(DATA RECORDS)

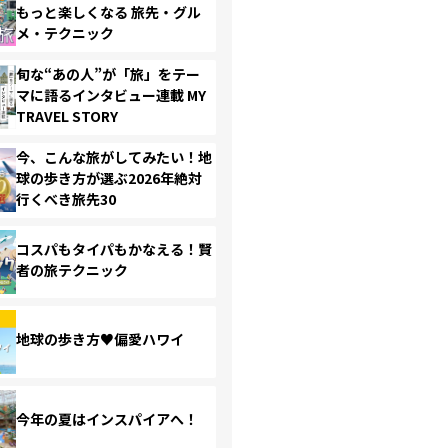
もっと楽しくなる 旅先・グル
メ・テクニック
旬な“あの人”が「旅」をテー
マに語るインタビュー連載 MY
TRAVEL STORY
今、こんな旅がしてみたい！地
球の歩き方が選ぶ2026年絶対
行くべき旅先30
コスパもタイパもかなえる！賢
者の旅テクニック
地球の歩き方♥偏愛ハワイ
今年の夏はインスパイアへ！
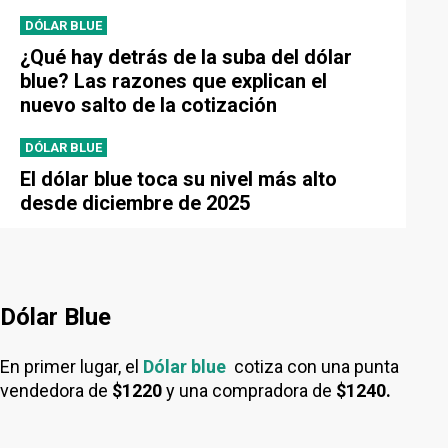
DÓLAR BLUE
¿Qué hay detrás de la suba del dólar
blue? Las razones que explican el
nuevo salto de la cotización
DÓLAR BLUE
El dólar blue toca su nivel más alto
desde diciembre de 2025
Dólar Blue
En primer lugar, el
Dólar blue
cotiza con una punta
vendedora de
$1220
y una compradora de
$1240.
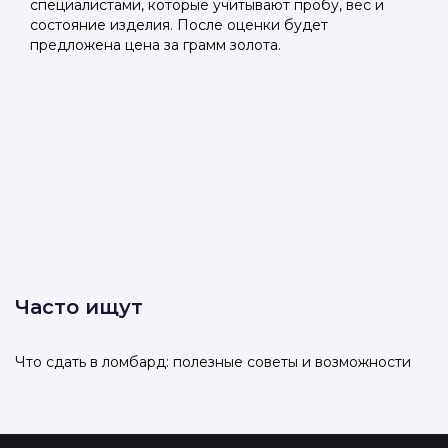
специалистами, которые учитывают пробу, вес и
состояние изделия. После оценки будет
предложена цена за грамм золота.
Часто ищут
Что сдать в ломбард: полезные советы и возможности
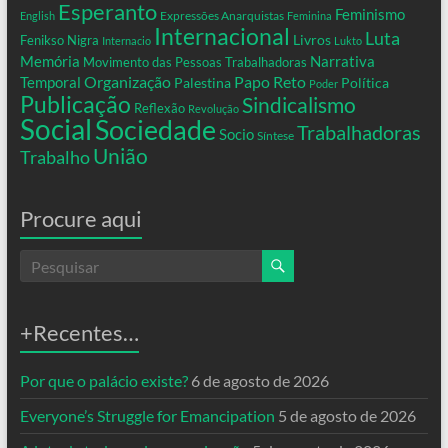
Esperanto
Feminismo
Expressões Anarquistas
English
Feminina
Internacional
Luta
Livros
Fenikso Nigra
Internacio
Lukto
Memória
Narrativa
Movimento das Pessoas Trabalhadoras
Organização
Temporal
Papo Reto
Palestina
Política
Poder
Publicação
Sindicalismo
Reflexão
Revolução
Social
Sociedade
Trabalhadoras
Socio
Síntese
União
Trabalho
Procure aqui
+Recentes…
Por que o palácio existe?
6 de agosto de 2026
Everyone’s Struggle for Emancipation
5 de agosto de 2026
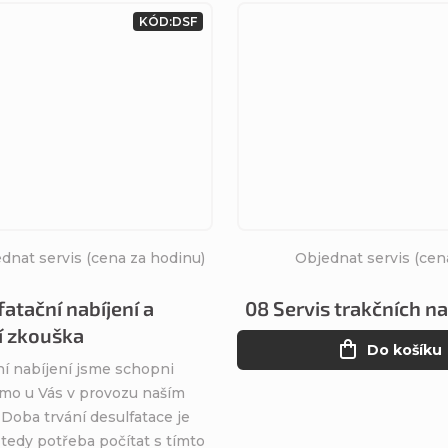
KÓD:
DSF
dnat servis (cena za hodinu)
Objednat servis (cen
atační nabíjení a
08 Servis trakčních n
í zkouška
Do košíku
ní nabíjení jsme schopni
ímo u Vás v provozu naším
Doba trvání desulfatace je
e tedy potřeba počítat s tímto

(End DATA RECORDS)

• [PROBLEM TO SOLVE] Could you copy the data above exactly, leaving the pictures out?

• [RESULT FOR THIS EXERCISE]
もっと楽しくなる 旅先・グル
メ・テクニック
旬な“あの人”が「旅」をテー
マに語るインタビュー連載 MY
TRAVEL STORY
今、こんな旅がしてみたい！地
球の歩き方が選ぶ2026年絶対
行くべき旅先30
コスパもタイパもかなえる！賢
者の旅テクニック
地球の歩き方♥偏愛ハワイ
今年の夏はインスパイアへ！
DÓLAR BLUE
¿Qué hay detrás de la suba del dólar
blue? Las razones que explican el
nuevo salto de la cotización
DÓLAR BLUE
El dólar blue toca su nivel más alto
desde diciembre de 2025
Dólar Blue
En primer lugar, el
Dólar blue
cotiza con una punta
vendedora de
$1220
y una compradora de
$1240.
специалистами, которые учитывают пробу, вес и
состояние изделия. После оценки будет
предложена цена за грамм золота.
Часто ищут
Что сдать в ломбард: полезные советы и возможности
Esperanto
Feminismo
Expressões Anarquistas
English
Feminina
Internacional
Luta
Livros
Fenikso Nigra
Internacio
Lukto
Memória
Narrativa
Movimento das Pessoas Trabalhadoras
Organização
Temporal
Papo Reto
Palestina
Política
Poder
Publicação
Sindicalismo
Reflexão
Revolução
Social
Sociedade
Trabalhadoras
Socio
Síntese
União
Trabalho
Procure aqui
+Recentes…
Por que o palácio existe?
6 de agosto de 2026
Everyone’s Struggle for Emancipation
5 de agosto de 2026
KÓD:
DSF
dnat servis (cena za hodinu)
Objednat servis (cen
atační nabíjení a
08 Servis trakčních n
í zkouška
Do košíku
ní nabíjení jsme schopni
ímo u Vás v provozu naším
Doba trvání desulfatace je
e tedy potřeba počítat s tímto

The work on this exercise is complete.